_Exercise prompt_.
Reproduce the line with "Darjeeling — Toy Train" and everything after it in the listing below, exactly, both ends included. No pictures.

_Exercise input_.

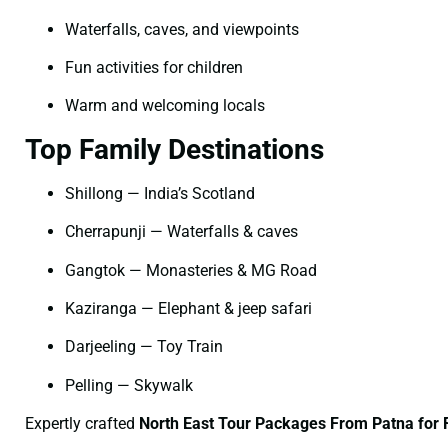
Waterfalls, caves, and viewpoints
Fun activities for children
Warm and welcoming locals
Top Family Destinations
Shillong — India’s Scotland
Cherrapunji — Waterfalls & caves
Gangtok — Monasteries & MG Road
Kaziranga — Elephant & jeep safari
Darjeeling — Toy Train
Pelling — Skywalk
Expertly crafted
North East Tour Packages From Patna for 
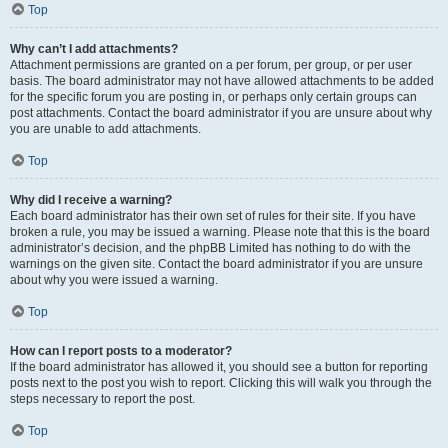
Top
Why can’t I add attachments?
Attachment permissions are granted on a per forum, per group, or per user
basis. The board administrator may not have allowed attachments to be added
for the specific forum you are posting in, or perhaps only certain groups can
post attachments. Contact the board administrator if you are unsure about why
you are unable to add attachments.
Top
Why did I receive a warning?
Each board administrator has their own set of rules for their site. If you have
broken a rule, you may be issued a warning. Please note that this is the board
administrator’s decision, and the phpBB Limited has nothing to do with the
warnings on the given site. Contact the board administrator if you are unsure
about why you were issued a warning.
Top
How can I report posts to a moderator?
If the board administrator has allowed it, you should see a button for reporting
posts next to the post you wish to report. Clicking this will walk you through the
steps necessary to report the post.
Top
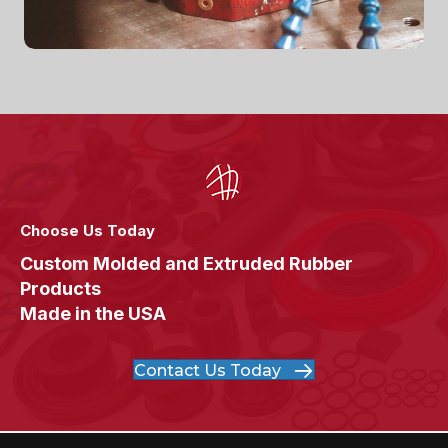
Choose Us Today
Custom Molded and Extruded Rubber
Products
Made in the USA
Contact Us Today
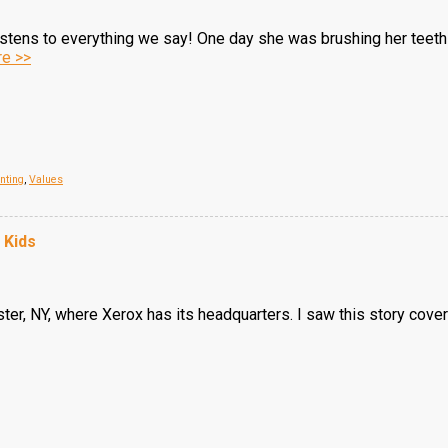
istens to everything we say! One day she was brushing her teeth a
e >>
nting
,
Values
 Kids
ster, NY, where Xerox has its headquarters. I saw this story covere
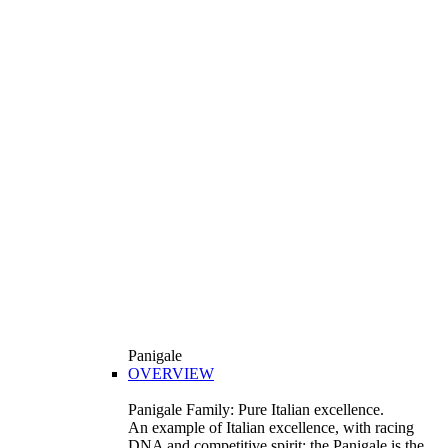
Panigale
OVERVIEW
Panigale Family: Pure Italian excellence.
An example of Italian excellence, with racing
DNA and competitive spirit: the Panigale is the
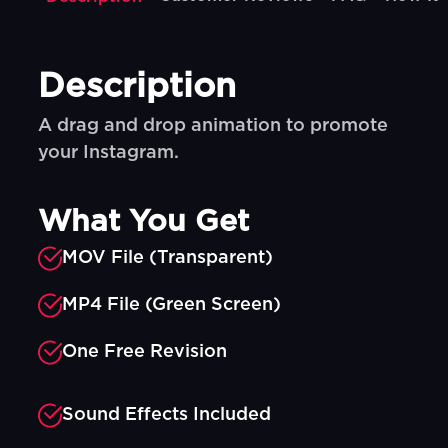
Description
A drag and drop animation to promote
your Instagram.
What You Get
MOV File (Transparent)
MP4 File (Green Screen)
One Free Revision
Sound Effects Included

_Solved exercise_.
Darjeeling — Toy Train
Pelling — Skywalk
Expertly crafted
North East Tour Packages From Patna for 
Top
Why can’t I add attachments?
Attachment permissions are granted on a per forum, per group, or per user
basis. The board administrator may not have allowed attachments to be added
for the specific forum you are posting in, or perhaps only certain groups can
post attachments. Contact the board administrator if you are unsure about why
you are unable to add attachments.
Top
Why did I receive a warning?
Each board administrator has their own set of rules for their site. If you have
broken a rule, you may be issued a warning. Please note that this is the board
administrator’s decision, and the phpBB Limited has nothing to do with the
warnings on the given site. Contact the board administrator if you are unsure
about why you were issued a warning.
Top
How can I report posts to a moderator?
If the board administrator has allowed it, you should see a button for reporting
posts next to the post you wish to report. Clicking this will walk you through the
steps necessary to report the post.
Top
Choose Us Today
Custom Molded and Extruded Rubber
Products
Made in the USA
Contact Us Today
istens to everything we say! One day she was brushing her teeth a
e >>
nting
,
Values
 Kids
ster, NY, where Xerox has its headquarters. I saw this story covere
Panigale
OVERVIEW
Panigale Family: Pure Italian excellence.
An example of Italian excellence, with racing
DNA and competitive spirit: the Panigale is the
Description
A drag and drop animation to promote
your Instagram.
What You Get
MOV File (Transparent)
MP4 File (Green Screen)
One Free Revision
Sound Effects Included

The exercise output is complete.